- WORK TO BE COMPLETED
Every line from the first record below down to the line that includes "Taurine Plus Diet" must be reproduced exactly; the pictures are not.

─── EXCERPTED DATA

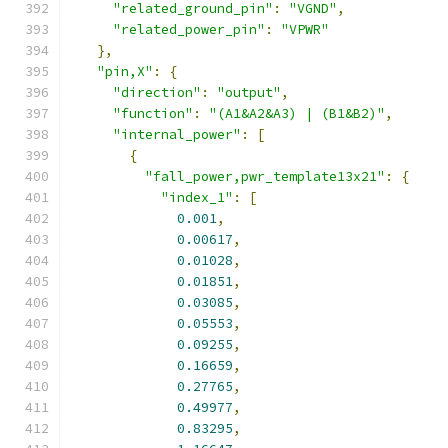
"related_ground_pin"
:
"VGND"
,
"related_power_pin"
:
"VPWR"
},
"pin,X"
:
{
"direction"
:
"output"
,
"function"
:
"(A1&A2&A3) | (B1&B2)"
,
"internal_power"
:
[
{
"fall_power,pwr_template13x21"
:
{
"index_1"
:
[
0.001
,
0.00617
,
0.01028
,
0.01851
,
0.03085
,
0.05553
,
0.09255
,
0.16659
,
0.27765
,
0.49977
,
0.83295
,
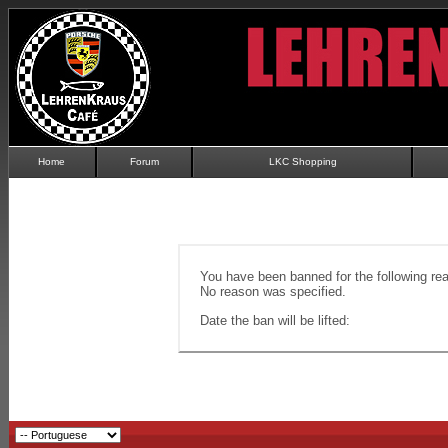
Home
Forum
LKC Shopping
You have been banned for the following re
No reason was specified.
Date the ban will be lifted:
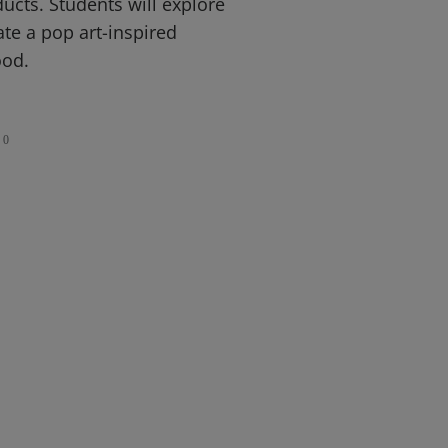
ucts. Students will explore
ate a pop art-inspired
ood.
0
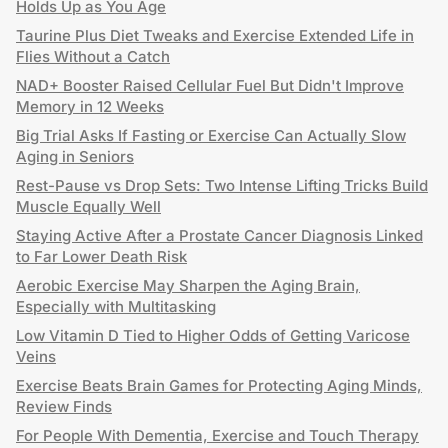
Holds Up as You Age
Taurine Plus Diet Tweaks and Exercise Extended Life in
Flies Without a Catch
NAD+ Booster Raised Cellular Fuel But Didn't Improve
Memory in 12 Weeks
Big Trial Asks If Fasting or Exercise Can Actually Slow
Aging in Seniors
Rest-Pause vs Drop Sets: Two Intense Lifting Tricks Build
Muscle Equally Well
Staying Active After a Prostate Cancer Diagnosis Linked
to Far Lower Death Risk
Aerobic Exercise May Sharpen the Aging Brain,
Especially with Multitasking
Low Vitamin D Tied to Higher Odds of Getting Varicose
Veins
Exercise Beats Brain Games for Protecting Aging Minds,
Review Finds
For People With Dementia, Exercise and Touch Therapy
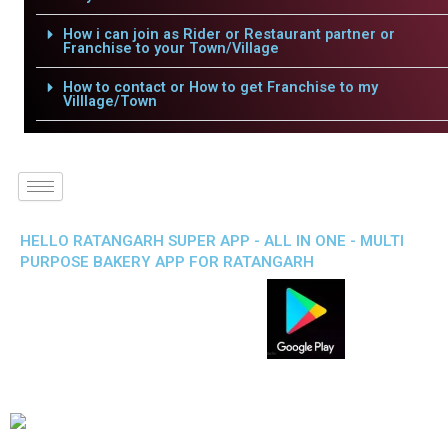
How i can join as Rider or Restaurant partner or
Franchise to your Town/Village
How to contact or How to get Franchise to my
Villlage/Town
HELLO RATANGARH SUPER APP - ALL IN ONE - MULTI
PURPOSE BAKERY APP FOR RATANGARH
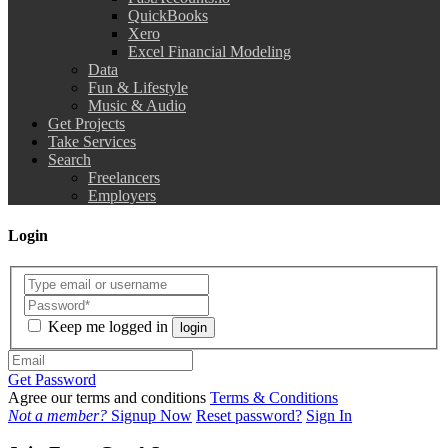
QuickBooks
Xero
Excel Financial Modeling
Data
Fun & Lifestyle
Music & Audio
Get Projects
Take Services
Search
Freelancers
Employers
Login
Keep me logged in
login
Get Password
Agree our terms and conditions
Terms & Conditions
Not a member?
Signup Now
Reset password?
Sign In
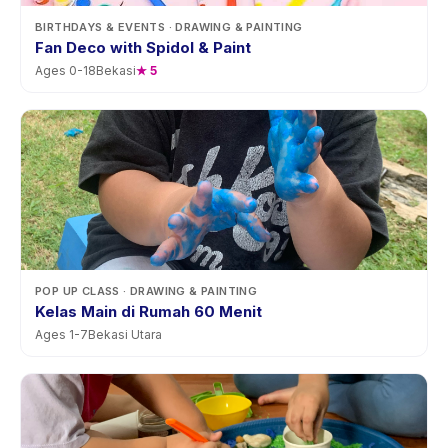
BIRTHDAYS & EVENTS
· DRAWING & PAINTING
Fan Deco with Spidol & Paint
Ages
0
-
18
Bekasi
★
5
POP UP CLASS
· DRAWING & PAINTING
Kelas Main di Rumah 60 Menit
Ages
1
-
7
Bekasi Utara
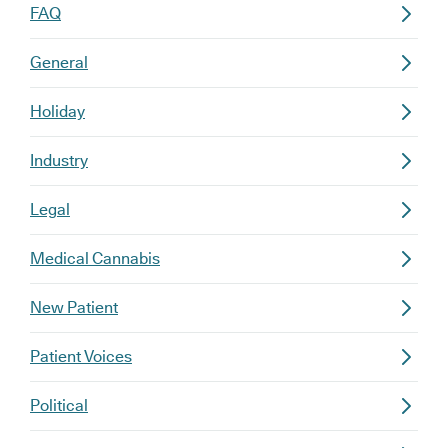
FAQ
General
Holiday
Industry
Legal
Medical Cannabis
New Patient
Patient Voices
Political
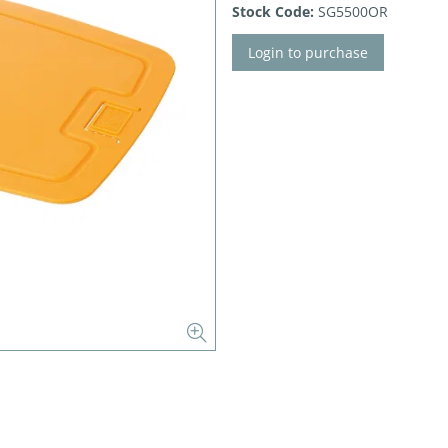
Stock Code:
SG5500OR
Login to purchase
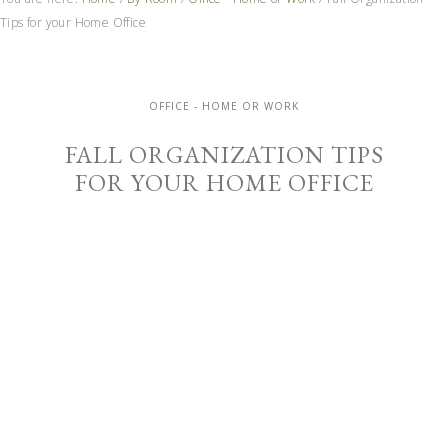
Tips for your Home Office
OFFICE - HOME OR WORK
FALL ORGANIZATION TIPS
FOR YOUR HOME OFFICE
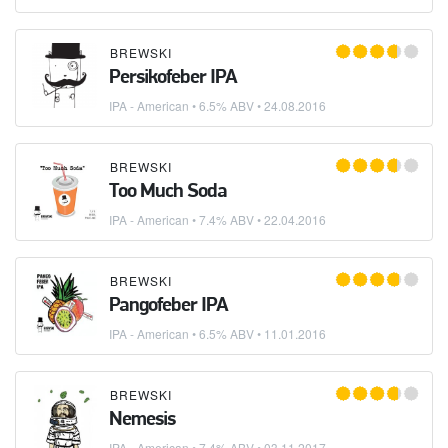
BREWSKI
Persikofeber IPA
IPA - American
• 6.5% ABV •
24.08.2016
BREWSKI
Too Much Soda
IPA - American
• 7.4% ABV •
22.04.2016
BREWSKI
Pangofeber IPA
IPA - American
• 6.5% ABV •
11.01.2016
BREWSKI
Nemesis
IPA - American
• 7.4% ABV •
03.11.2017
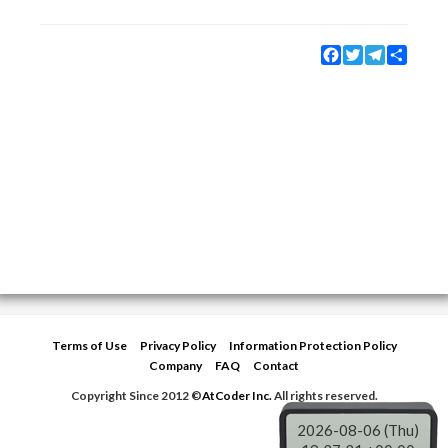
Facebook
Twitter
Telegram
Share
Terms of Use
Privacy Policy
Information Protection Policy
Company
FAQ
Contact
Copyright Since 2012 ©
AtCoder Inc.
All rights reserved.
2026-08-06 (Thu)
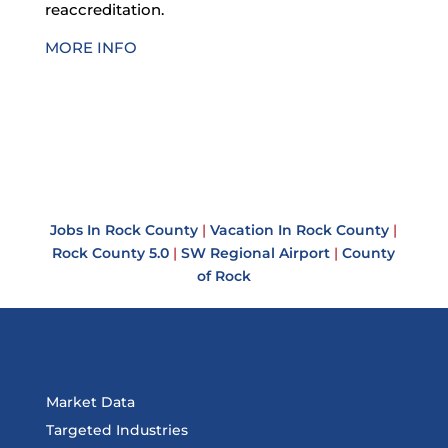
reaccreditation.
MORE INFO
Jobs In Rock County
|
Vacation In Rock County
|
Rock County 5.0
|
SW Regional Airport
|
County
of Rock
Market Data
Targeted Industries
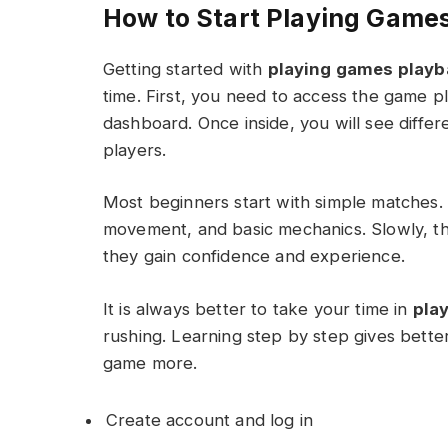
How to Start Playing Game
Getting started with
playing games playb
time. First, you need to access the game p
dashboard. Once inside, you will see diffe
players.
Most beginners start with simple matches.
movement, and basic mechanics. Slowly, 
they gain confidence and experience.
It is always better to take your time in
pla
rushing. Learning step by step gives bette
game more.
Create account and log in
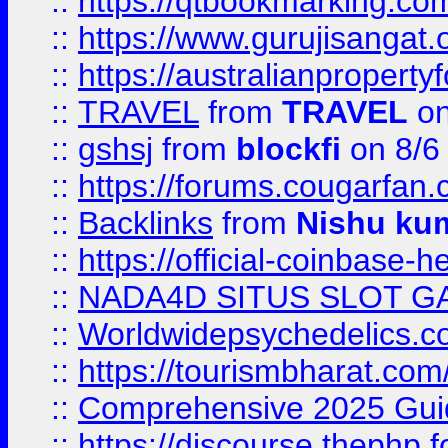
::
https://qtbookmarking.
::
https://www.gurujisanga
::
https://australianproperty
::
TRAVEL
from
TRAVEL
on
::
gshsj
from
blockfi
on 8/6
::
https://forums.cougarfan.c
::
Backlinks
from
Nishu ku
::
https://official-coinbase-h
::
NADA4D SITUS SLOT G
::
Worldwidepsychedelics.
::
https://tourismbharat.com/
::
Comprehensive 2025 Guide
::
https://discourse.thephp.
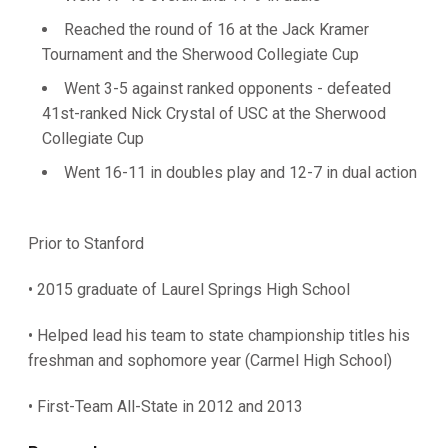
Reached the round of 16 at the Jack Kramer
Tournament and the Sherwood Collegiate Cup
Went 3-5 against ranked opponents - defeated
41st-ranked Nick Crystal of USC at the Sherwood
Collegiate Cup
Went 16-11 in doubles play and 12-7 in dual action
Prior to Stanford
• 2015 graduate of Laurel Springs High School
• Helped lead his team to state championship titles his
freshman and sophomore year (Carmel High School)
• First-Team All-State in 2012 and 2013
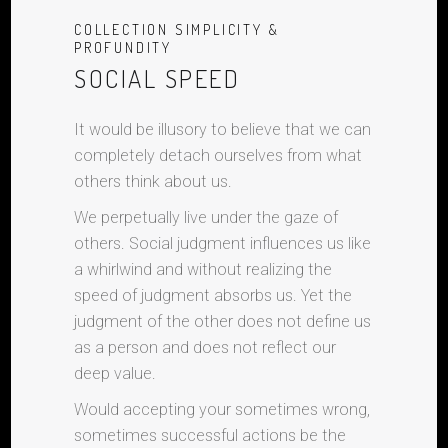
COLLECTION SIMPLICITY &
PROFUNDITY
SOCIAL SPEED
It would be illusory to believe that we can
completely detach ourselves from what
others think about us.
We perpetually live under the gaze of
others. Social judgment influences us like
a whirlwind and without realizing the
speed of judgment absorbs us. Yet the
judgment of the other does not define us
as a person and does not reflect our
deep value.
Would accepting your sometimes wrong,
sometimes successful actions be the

──────

- ANSWER TO THIS PROBLEM
"related_ground_pin"
:
"VGND"
,
"related_power_pin"
:
"VPWR"
},
"pin,X"
:
{
"direction"
:
"output"
,
"function"
:
"(A1&A2&A3) | (B1&B2)"
,
"internal_power"
:
[
{
"fall_power,pwr_template13x21"
:
{
"index_1"
:
[
0.001
,
0.00617
,
0.01028
,
0.01851
,
0.03085
,
0.05553
,
0.09255
,
0.16659
,
0.27765
,
0.49977
,
0.83295
,
Home
Forum
LKC Shopping
You have been banned for the following re
No reason was specified.
Date the ban will be lifted:
ucts. Students will explore
ate a pop art-inspired
ood.
0
Holds Up as You Age
Taurine Plus Diet Tweaks and Exercise Extended Life in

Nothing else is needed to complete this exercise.